* Exercise objective:
Nothing but the pictures should be left out when you copy the records exactly.

Source records:
◇ ◇ ◇ ◇ ◇

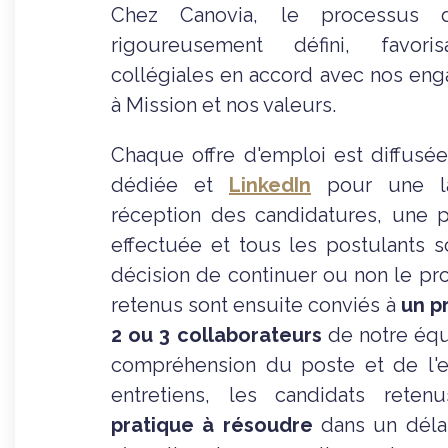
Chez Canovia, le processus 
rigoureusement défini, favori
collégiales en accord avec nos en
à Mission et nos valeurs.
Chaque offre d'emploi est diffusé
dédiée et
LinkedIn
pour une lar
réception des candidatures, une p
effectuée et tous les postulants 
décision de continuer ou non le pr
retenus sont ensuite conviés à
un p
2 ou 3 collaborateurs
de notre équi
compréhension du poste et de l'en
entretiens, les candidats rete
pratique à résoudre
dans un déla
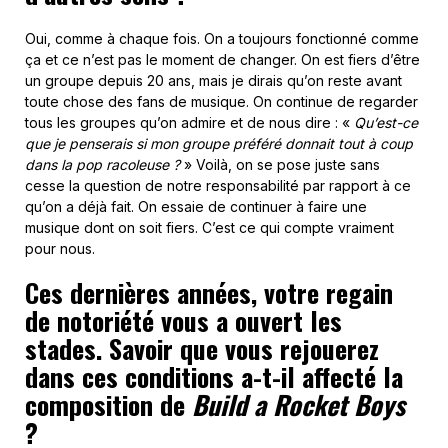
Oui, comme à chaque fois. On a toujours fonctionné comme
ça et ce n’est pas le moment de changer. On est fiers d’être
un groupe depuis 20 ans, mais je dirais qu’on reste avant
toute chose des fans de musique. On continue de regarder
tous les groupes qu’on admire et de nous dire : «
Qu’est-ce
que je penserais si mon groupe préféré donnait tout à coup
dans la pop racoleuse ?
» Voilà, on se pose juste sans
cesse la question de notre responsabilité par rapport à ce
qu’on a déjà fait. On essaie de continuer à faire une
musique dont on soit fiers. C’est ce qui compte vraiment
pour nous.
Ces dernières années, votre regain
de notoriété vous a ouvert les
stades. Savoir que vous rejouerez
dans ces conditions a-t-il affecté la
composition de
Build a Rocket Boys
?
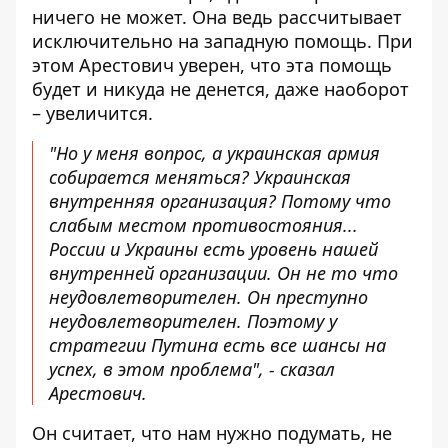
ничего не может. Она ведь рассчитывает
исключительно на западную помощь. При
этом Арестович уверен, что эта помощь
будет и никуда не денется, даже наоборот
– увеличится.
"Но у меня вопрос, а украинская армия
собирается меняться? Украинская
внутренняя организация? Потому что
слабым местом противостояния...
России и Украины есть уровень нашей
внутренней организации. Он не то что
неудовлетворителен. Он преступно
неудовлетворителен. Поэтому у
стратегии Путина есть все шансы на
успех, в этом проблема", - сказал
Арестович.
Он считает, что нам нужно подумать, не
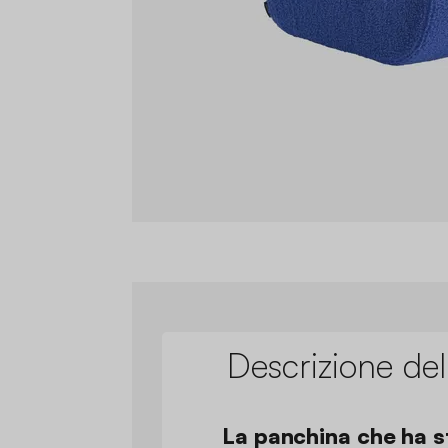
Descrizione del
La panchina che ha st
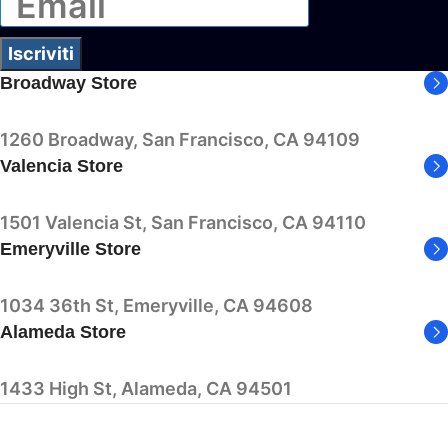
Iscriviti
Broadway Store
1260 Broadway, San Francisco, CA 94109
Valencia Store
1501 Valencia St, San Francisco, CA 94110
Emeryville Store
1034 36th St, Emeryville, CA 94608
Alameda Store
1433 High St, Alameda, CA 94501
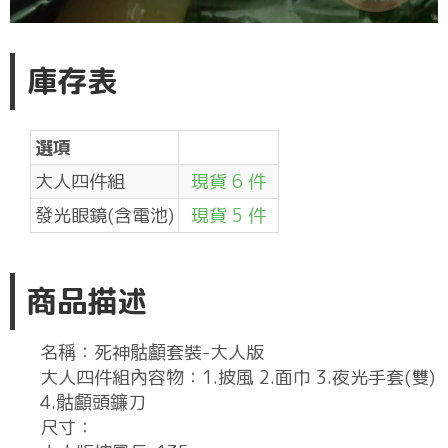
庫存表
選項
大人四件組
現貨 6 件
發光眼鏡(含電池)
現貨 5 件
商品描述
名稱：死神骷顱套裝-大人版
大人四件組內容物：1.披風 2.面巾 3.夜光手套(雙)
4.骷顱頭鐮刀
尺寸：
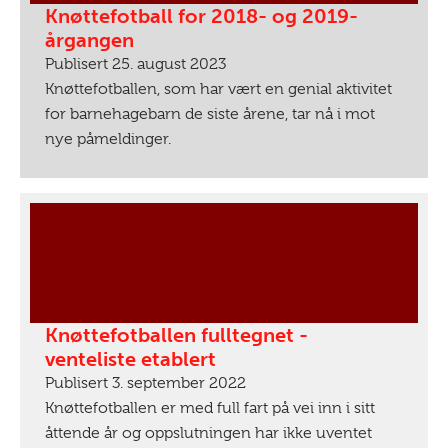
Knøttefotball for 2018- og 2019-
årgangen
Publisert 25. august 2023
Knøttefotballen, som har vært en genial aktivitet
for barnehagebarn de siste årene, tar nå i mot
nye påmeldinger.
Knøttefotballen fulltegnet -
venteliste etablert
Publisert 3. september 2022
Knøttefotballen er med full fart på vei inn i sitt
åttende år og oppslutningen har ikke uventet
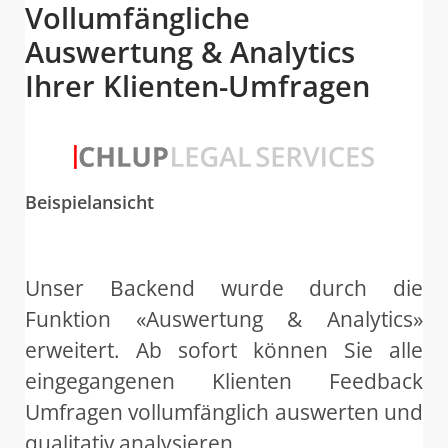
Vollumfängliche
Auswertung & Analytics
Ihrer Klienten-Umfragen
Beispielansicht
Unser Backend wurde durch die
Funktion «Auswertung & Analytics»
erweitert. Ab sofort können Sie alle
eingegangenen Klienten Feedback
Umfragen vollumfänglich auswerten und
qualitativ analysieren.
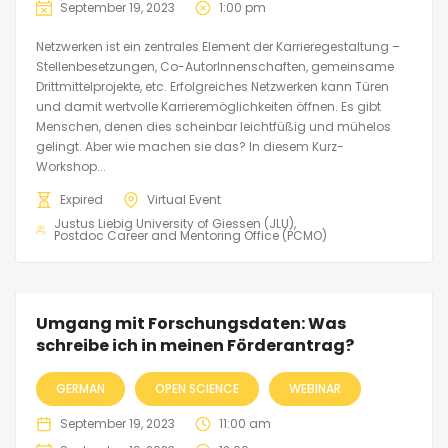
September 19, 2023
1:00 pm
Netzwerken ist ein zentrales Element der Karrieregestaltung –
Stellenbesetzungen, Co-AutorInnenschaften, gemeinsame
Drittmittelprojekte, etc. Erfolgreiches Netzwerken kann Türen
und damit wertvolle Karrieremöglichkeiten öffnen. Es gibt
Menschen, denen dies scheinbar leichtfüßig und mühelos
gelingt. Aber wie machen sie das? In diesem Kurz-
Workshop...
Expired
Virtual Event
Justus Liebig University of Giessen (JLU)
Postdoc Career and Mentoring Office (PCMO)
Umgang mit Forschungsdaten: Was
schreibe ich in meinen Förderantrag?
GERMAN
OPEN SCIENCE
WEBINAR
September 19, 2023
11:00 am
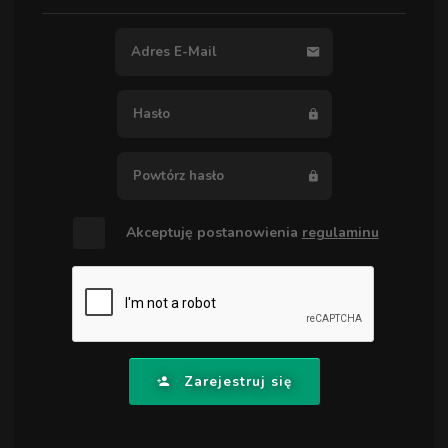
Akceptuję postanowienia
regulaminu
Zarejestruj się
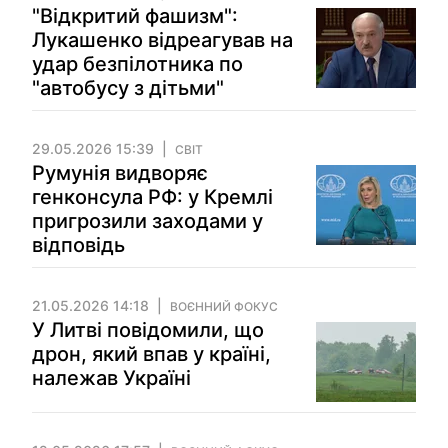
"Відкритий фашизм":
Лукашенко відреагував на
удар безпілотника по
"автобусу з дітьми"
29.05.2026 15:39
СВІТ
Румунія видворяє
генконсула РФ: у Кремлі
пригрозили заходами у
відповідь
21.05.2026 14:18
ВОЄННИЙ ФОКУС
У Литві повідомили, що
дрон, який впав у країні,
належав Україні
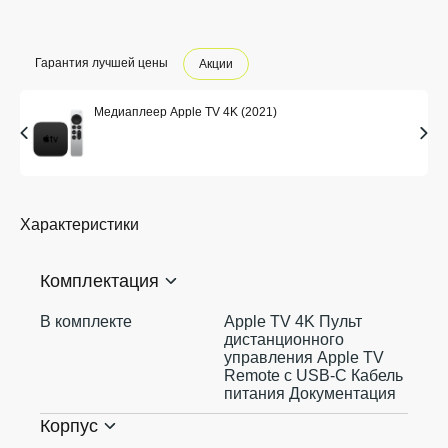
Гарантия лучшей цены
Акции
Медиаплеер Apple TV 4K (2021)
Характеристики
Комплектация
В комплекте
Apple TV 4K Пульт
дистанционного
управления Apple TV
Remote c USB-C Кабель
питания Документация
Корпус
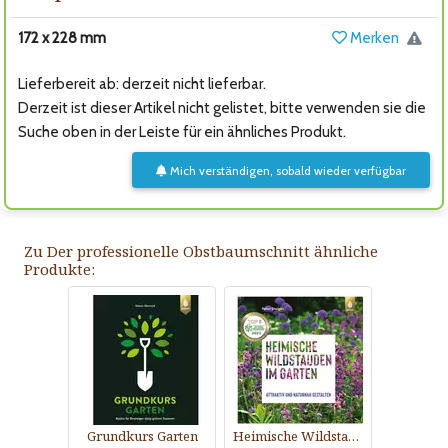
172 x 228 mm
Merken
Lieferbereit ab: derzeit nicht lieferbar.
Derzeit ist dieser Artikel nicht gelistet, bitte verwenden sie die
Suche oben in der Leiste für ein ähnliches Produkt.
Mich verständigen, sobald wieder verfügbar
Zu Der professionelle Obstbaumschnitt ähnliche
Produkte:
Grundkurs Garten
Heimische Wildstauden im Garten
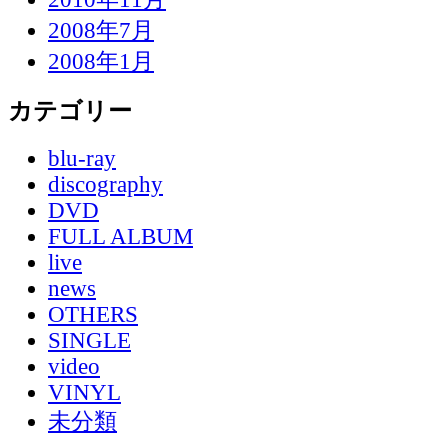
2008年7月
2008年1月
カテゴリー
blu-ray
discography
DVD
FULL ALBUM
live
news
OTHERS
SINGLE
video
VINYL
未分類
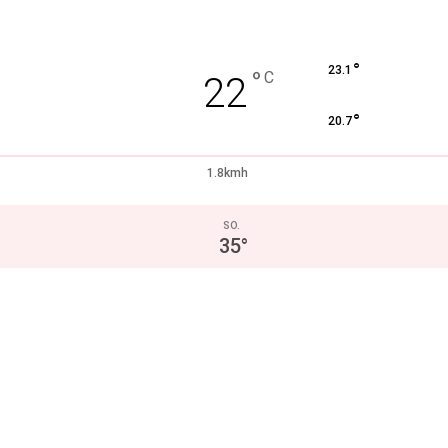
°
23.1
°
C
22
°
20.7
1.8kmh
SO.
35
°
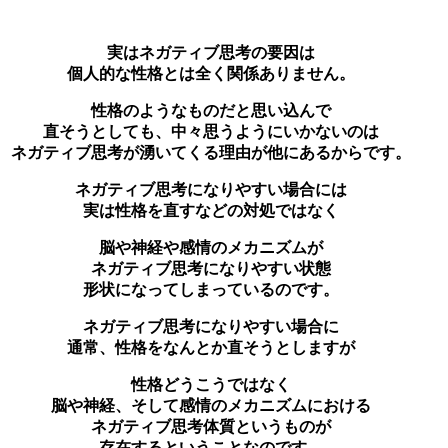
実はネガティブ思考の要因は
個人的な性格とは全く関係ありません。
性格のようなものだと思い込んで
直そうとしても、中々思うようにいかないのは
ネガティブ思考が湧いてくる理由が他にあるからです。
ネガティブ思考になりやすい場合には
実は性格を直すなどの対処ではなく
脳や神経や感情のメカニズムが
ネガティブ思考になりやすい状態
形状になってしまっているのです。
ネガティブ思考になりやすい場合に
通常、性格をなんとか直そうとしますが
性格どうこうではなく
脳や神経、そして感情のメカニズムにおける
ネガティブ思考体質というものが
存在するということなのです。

◇ ◇ ◇ ◇ ◇

* Answer to this problem:
Chez Canovia, le processus 
rigoureusement défini, favori
collégiales en accord avec nos en
à Mission et nos valeurs.
Chaque offre d'emploi est diffusé
dédiée et
LinkedIn
pour une lar
réception des candidatures, une p
effectuée et tous les postulants 
décision de continuer ou non le pr
retenus sont ensuite conviés à
un p
2 ou 3 collaborateurs
de notre équi
compréhension du poste et de l'en
entretiens, les candidats rete
pratique à résoudre
dans un déla
Oui, comme à chaque fois. On a toujours fonctionné comme
ça et ce n’est pas le moment de changer. On est fiers d’être
un groupe depuis 20 ans, mais je dirais qu’on reste avant
toute chose des fans de musique. On continue de regarder
tous les groupes qu’on admire et de nous dire : «
Qu’est-ce
que je penserais si mon groupe préféré donnait tout à coup
dans la pop racoleuse ?
» Voilà, on se pose juste sans
cesse la question de notre responsabilité par rapport à ce
qu’on a déjà fait. On essaie de continuer à faire une
musique dont on soit fiers. C’est ce qui compte vraiment
pour nous.
Ces dernières années, votre regain
de notoriété vous a ouvert les
stades. Savoir que vous rejouerez
dans ces conditions a-t-il affecté la
composition de
Build a Rocket Boys
?
ничего не может. Она ведь рассчитывает
исключительно на западную помощь. При
этом Арестович уверен, что эта помощь
будет и никуда не денется, даже наоборот
– увеличится.
"Но у меня вопрос, а украинская армия
собирается меняться? Украинская
внутренняя организация? Потому что
слабым местом противостояния...
России и Украины есть уровень нашей
внутренней организации. Он не то что
неудовлетворителен. Он преступно
неудовлетворителен. Поэтому у
стратегии Путина есть все шансы на
успех, в этом проблема", - сказал
Арестович.
Он считает, что нам нужно подумать, не
Descrizione del
La panchina che ha st
Iscriviti
Broadway Store
1260 Broadway, San Francisco, CA 94109
Valencia Store
1501 Valencia St, San Francisco, CA 94110
Emeryville Store
1034 36th St, Emeryville, CA 94608
Alameda Store
1433 High St, Alameda, CA 94501
庫存表
選項
大人四件組
現貨 6 件
發光眼鏡(含電池)
現貨 5 件
商品描述
名稱：死神骷顱套裝-大人版
大人四件組內容物：1.披風 2.面巾 3.夜光手套(雙)
4.骷顱頭鐮刀
尺寸：
Knøttefotball for 2018- og 2019-
årgangen
Publisert 25. august 2023
Knøttefotballen, som har vært en genial aktivitet
for barnehagebarn de siste årene, tar nå i mot
nye påmeldinger.
Knøttefotballen fulltegnet -
venteliste etablert
Publisert 3. september 2022
Knøttefotballen er med full fart på vei inn i sitt
åttende år og oppslutningen har ikke uventet
Vollumfängliche
Auswertung & Analytics
Ihrer Klienten-Umfragen
Beispielansicht
Unser Backend wurde durch die
Funktion «Auswertung & Analytics»
erweitert. Ab sofort können Sie alle
eingegangenen Klienten Feedback
Umfragen vollumfänglich auswerten und
qualitativ analysieren.
September 19, 2023
1:00 pm
Netzwerken ist ein zentrales Element der Karrieregestaltung –
Stellenbesetzungen, Co-AutorInnenschaften, gemeinsame
Drittmittelprojekte, etc. Erfolgreiches Netzwerken kann Türen
und damit wertvolle Karrieremöglichkeiten öffnen. Es gibt
Menschen, denen dies scheinbar leichtfüßig und mühelos
gelingt. Aber wie machen sie das? In diesem Kurz-
Workshop...
Expired
Virtual Event
Justus Liebig University of Giessen (JLU)
Postdoc Career and Mentoring Office (PCMO)
Umgang mit Forschungsdaten: Was
schreibe ich in meinen Förderantrag?
GERMAN
OPEN SCIENCE
WEBINAR
September 19, 2023
11:00 am
Akceptuję postanowienia
regulaminu
Zarejestruj się
"Відкритий фашизм":
Лукашенко відреагував на
удар безпілотника по
"автобусу з дітьми"
29.05.2026 15:39
СВІТ
Румунія видворяє
генконсула РФ: у Кремлі
пригрозили заходами у
відповідь
21.05.2026 14:18
ВОЄННИЙ ФОКУС
У Литві повідомили, що
дрон, який впав у країні,
належав Україні
Гарантия лучшей цены
Акции
Медиаплеер Apple TV 4K (2021)
Характеристики
Комплектация
В комплекте
Apple TV 4K Пульт
дистанционного
управления Apple TV
Remote c USB-C Кабель
питания Документация
Корпус
172 x 228 mm
Merken
Lieferbereit ab: derzeit nicht lieferbar.
Derzeit ist dieser Artikel nicht gelistet, bitte verwenden sie die
Suche oben in der Leiste für ein ähnliches Produkt.
Mich verständigen, sobald wieder verfügbar
Zu Der professionelle Obstbaumschnitt ähnliche
Produkte:
Grundkurs Garten
Heimische Wildstauden im Garten
2008年7月
2008年1月
カテゴリー
blu-ray
discography
DVD
FULL ALBUM
live
news
OTHERS
SINGLE
video
VINYL
未分類
°
23.1
°
C
22
°
20.7
1.8kmh
SO.
35
°
実はネガティブ思考の要因は
個人的な性格とは全く関係ありません。
性格のようなものだと思い込んで
直そうとしても、中々思うようにいかないのは
ネガティブ思考が湧いてくる理由が他にあるからです。
ネガティブ思考になりやすい場合には
実は性格を直すなどの対処ではなく
脳や神経や感情のメカニズムが
ネガティブ思考になりやすい状態
形状になってしまっているのです。
ネガティブ思考になりやすい場合に
通常、性格をなんとか直そうとしますが
性格どうこうではなく
脳や神経、そして感情のメカニズムにおける
ネガティブ思考体質というものが
存在するということなのです。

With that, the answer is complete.